§ **Description of the task**
Your reply should reproduce the data below without a single alteration, apart from dropping the images.
** Opening Exercise data block **
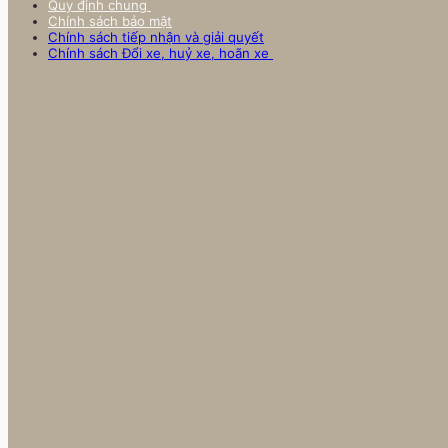
Quy định chung
Chính sách bảo mật
Chính sách tiếp nhận và giải quyết
Chính sách Đổi xe, huỷ xe, hoãn xe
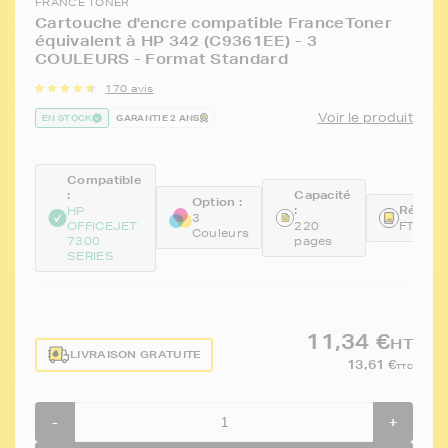
FRANCE TONER
Cartouche d'encre compatible FranceToner
équivalent à HP 342 (C9361EE) - 3
COULEURS - Format Standard
170 avis
Voir le produit
EN STOCK
GARANTIE 2 ANS
Compatible
:
Capacité
Option :
:
Référen
HP
3
OFFICEJET
220
FTHC9
Couleurs
7300
pages
SERIES
11,34 €
HT
LIVRAISON GRATUITE
13,61 €
TTC
-
+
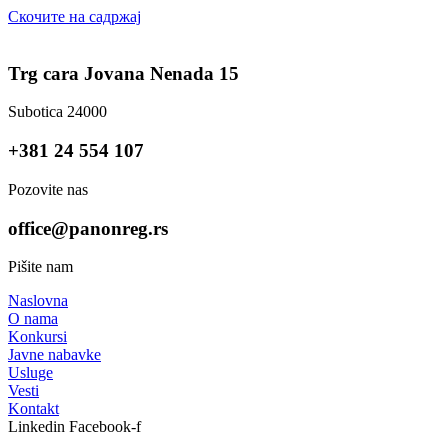
Скочите на садржај
Trg cara Jovana Nenada 15
Subotica 24000
+381 24 554 107
Pozovite nas
office@panonreg.rs
Pišite nam
Naslovna
O nama
Konkursi
Javne nabavke
Usluge
Vesti
Kontakt
Linkedin
Facebook-f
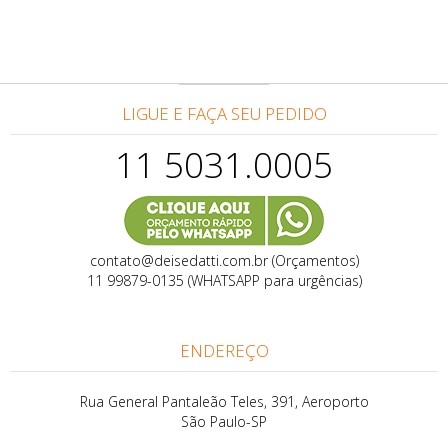
LIGUE E FAÇA SEU PEDIDO
11 5031.0005
contato@deisedatti.com.br (Orçamentos)
11 99879-0135 (WHATSAPP para urgências)
ENDEREÇO
Rua General Pantaleão Teles, 391, Aeroporto
São Paulo-SP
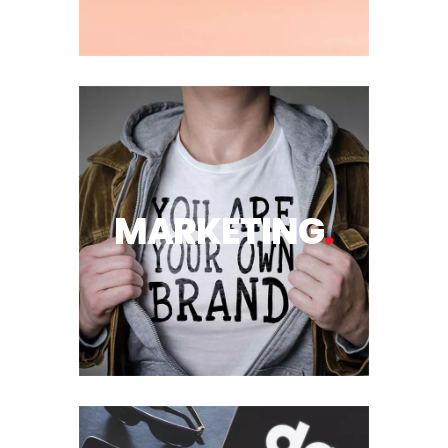
MARKETING
.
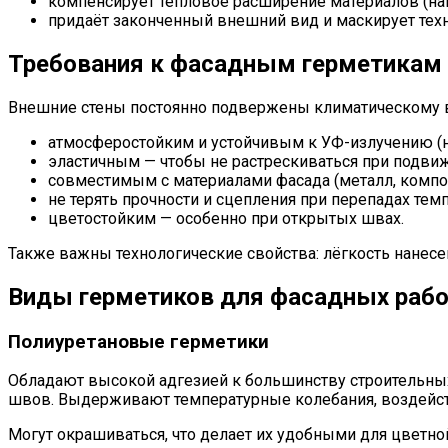
компенсирует тепловое расширение материалов (н
придаёт законченный внешний вид и маскирует тех
Требования к фасадным герметикам
Внешние стены постоянно подвержены климатическому во
атмосферостойким и устойчивым к УФ-излучению (
эластичным — чтобы не растрескиваться при подвиж
совместимым с материалами фасада (металл, компози
не терять прочности и сцепления при перепадах темп
цветостойким — особенно при открытых швах.
Также важны технологические свойства: лёгкость нанес
Виды герметиков для фасадных раб
Полиуретановые герметики
Обладают высокой адгезией к большинству строительных
швов. Выдерживают температурные колебания, воздейст
Могут окрашиваться, что делает их удобными для цветн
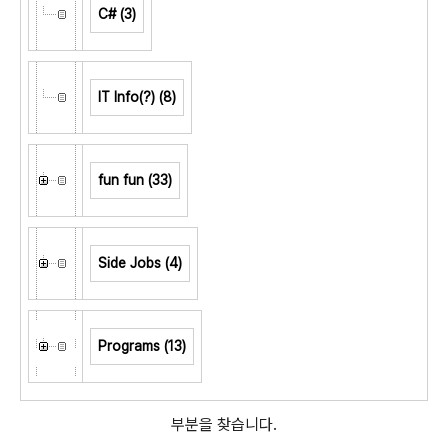
C#
(3)
IT Info(?)
(8)
fun fun
(33)
Side Jobs
(4)
Programs
(13)
부분을 찾습니다.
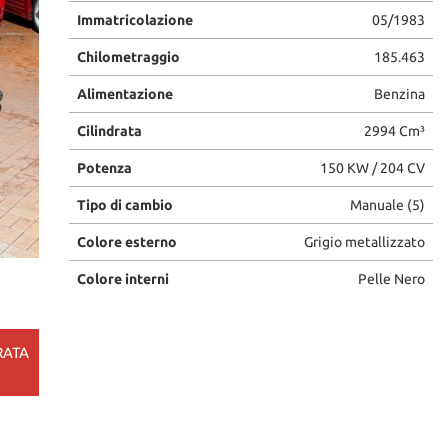
Immatricolazione
05/1983
Chilometraggio
185.463
Alimentazione
Benzina
Cilindrata
2994 Cm³
Potenza
150 KW / 204 CV
Tipo di cambio
Manuale (5)
Colore esterno
Grigio metallizzato
Colore interni
Pelle Nero
RATA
** Closing Exercise data block **
§ **Exercise solution**
Quy định chung
Chính sách bảo mật
Chính sách tiếp nhận và giải quyết
Chính sách Đổi xe, huỷ xe, hoãn xe
FRANCE TONER
Cartouche d'encre compatible FranceToner
équivalent à HP 342 (C9361EE) - 3
COULEURS - Format Standard
170 avis
Voir le produit
EN STOCK
GARANTIE 2 ANS
Compatible
:
Capacité
Option :
:
Référen
HP
3
OFFICEJET
220
FTHC9
Couleurs
7300
pages
SERIES
11,34 €
HT
LIVRAISON GRATUITE
13,61 €
TTC
-
+
Скочите на садржај
Trg cara Jovana Nenada 15
Subotica 24000
+381 24 554 107
Pozovite nas
office@panonreg.rs
Pišite nam
Naslovna
O nama
Konkursi
Javne nabavke
Usluge
Vesti
Kontakt
Linkedin
Facebook-f
LIGUE E FAÇA SEU PEDIDO
11 5031.0005
contato@deisedatti.com.br (Orçamentos)
11 99879-0135 (WHATSAPP para urgências)
ENDEREÇO
Rua General Pantaleão Teles, 391, Aeroporto
São Paulo-SP
MARKETING
.
компенсирует тепловое расширение материалов (н
придаёт законченный внешний вид и маскирует тех
Требования к фасадным герметикам
Внешние стены постоянно подвержены климатическому во
атмосферостойким и устойчивым к УФ-излучению (
эластичным — чтобы не растрескиваться при подвиж
совместимым с материалами фасада (металл, компози
не терять прочности и сцепления при перепадах темп
цветостойким — особенно при открытых швах.
Также важны технологические свойства: лёгкость нанес
Виды герметиков для фасадных раб
Полиуретановые герметики
Обладают высокой адгезией к большинству строительных
швов. Выдерживают температурные колебания, воздейст
Могут окрашиваться, что делает их удобными для цветн
C#
(3)
IT Info(?)
(8)
fun fun
(33)
Side Jobs
(4)
Programs
(13)
부분을 찾습니다.
Immatricolazione
05/1983
Chilometraggio
185.463
Alimentazione
Benzina
Cilindrata
2994 Cm³
Potenza
150 KW / 204 CV
Tipo di cambio
Manuale (5)
Colore esterno
Grigio metallizzato
Colore interni
Pelle Nero
RATA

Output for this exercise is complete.